Colombia becomes the most clinical trial-friendly country in Latin America; it now boasts the best study protocol approval times in the region: 30 days for medical devices and 60 days for drugs
Colombia's National Institute of Food and Drug Monitoring (INVIMA), announced that it has reduced from 4.5 months (135 days) to 2 months (60 days) the processing time for the evaluation and approval of a clinical research study protocol involving an investigational drug. INVIMA announced this change on its website on April 12, 2016, and stated that it would achieve this time reduction by improving the efficiency of internal processes without compromising the quality of the evaluation of a study protocol. INVIMA can also approve a medical device study protocol in 30 days. With this change, Colombia becomes the most competitive country in Latin America —and one of the top most competitive countries in the world— to attract innovative life science companies to conduct clinical research at Colombia's over 120 ICH-GCP clinical research centers.
In the past, INVIMA had an internal serial —and lengthy drug research protocol evaluation process that involved first evaluating the technical components of the study protocol, and then the quality of the investigational drug. With INVIMA's new process, now these two activities are performed in parallel. INVIMA also announced that now the Clinical Research Group —under its Drugs and Biological Products Department— will be in charge of the evaluation of human research protocols involving investigational drugs; as opposed to the Specialized Committee for Drug and Biological Products before.

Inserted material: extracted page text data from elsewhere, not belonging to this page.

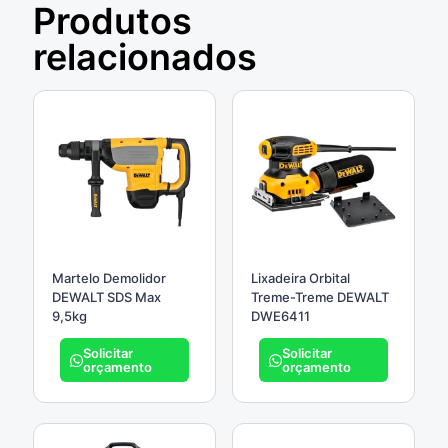
Produtos
relacionados
Martelo Demolidor
Lixadeira Orbital
DEWALT SDS Max
Treme-Treme DEWALT
9,5kg
DWE6411
Solicitar
Solicitar
orçamento
orçamento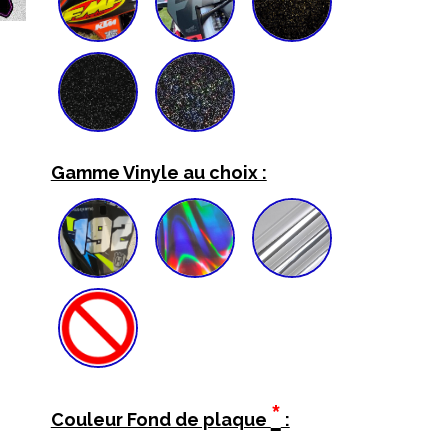
Gamme Vinyle au choix :
*
Couleur Fond de plaque
: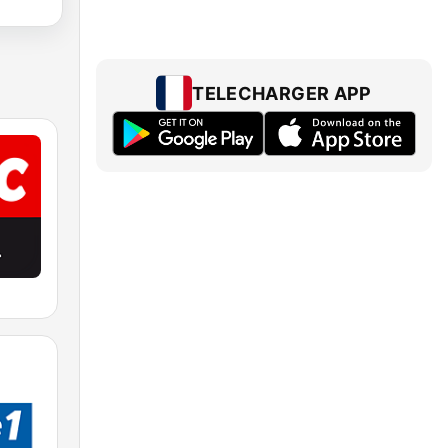
TELECHARGER APP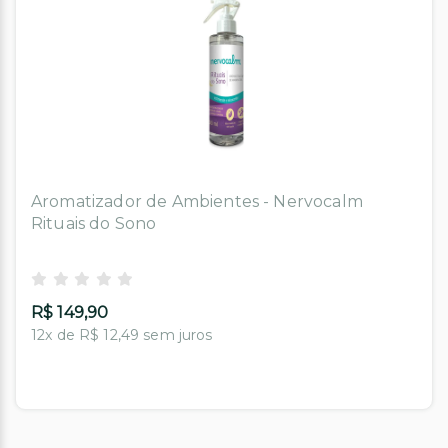
Aromatizador de Ambientes - Nervocalm
Rituais do Sono
R$ 149,90
12x de R$ 12,49 sem juros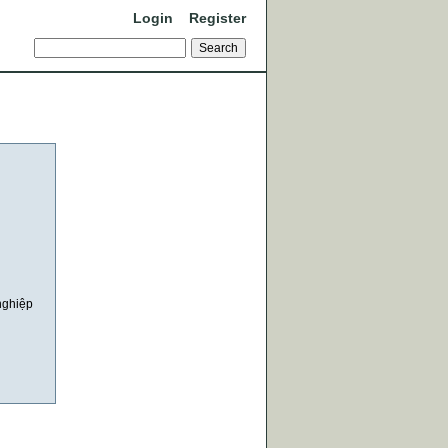
Login
Register
nghiệp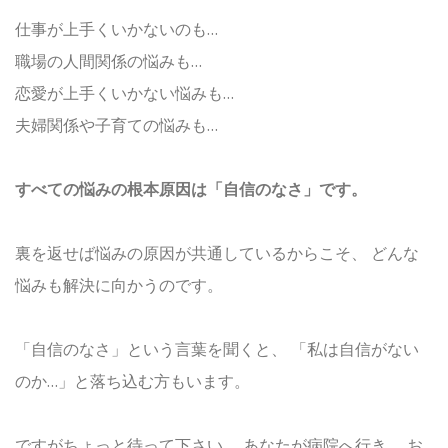
仕事が上手くいかないのも…
職場の人間関係の悩みも…
恋愛が上手くいかない悩みも…
夫婦関係や子育ての悩みも…
すべての悩みの根本原因は「自信のなさ」です。
裏を返せば悩みの原因が共通しているからこそ、
どんな
悩みも解決に向かうのです。
「自信のなさ」という言葉を聞くと、
「私は自信がない
のか…」と落ち込む方もいます。
ですがちょっと待って下さい。
あなたが病院へ行き、
お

INVIMA assured that this greater efficiency and agility to approve an experimental drug study protocol would allow Colombians to have access to new treatment therapies and diagnostic mechanisms, and at the same time, ensuring the safety of study participants. INVIMA stated that this change will positively impact the health of Colombians. Also, INVIMA mentioned that this improved and faster evaluation process will result in the strengthening and encouragement of Colombia's domestic clinical research sector.
On August 20, 2015, representatives from Interventional Concepts and Colombia's clinical research industry associations met with high-level officials from Colombia's Ministry of Commerce, Industry and Tourism (MinCIT) to discuss the state of the global and domestic clinical research industry and why Colombia needed to make changes in its regulatory approval process to become more internationally competitive. Colombia's clinical research industry associations include Association for the Advancement of Clinical Research in Colombia —AVANZAR, Colombian Association of Clinical Research Centers —ACIC, and Association of Research & Development Pharmaceutical Laboratories —AFIDRO. Following this meeting, Interventional Concepts, AVANZAR, ACIC and AFIDRO worked on a formal request to MinCIT to work with INVIMA to improve its human research protocol approval process to make it more predictable, agile and internationally competitive. The final letter to MinCIT is available here: https://goo.gl/cbH1re
INVIMA's recent announcement that has drastically shortened —from 4.5 months to 2 months— the processing time to evaluate and approve a human study protocol for an investigational drug is the result of a concerted effort by the Government of Colombia working together with the domestic clinical research industry associations. They all collaborated to make Colombia the most competitive country in Latin America —and one of the top most competitive countries in the world— to attract innovative life science companies to conduct clinical research at Colombia's over 120 ICH-GCP clinical research centers.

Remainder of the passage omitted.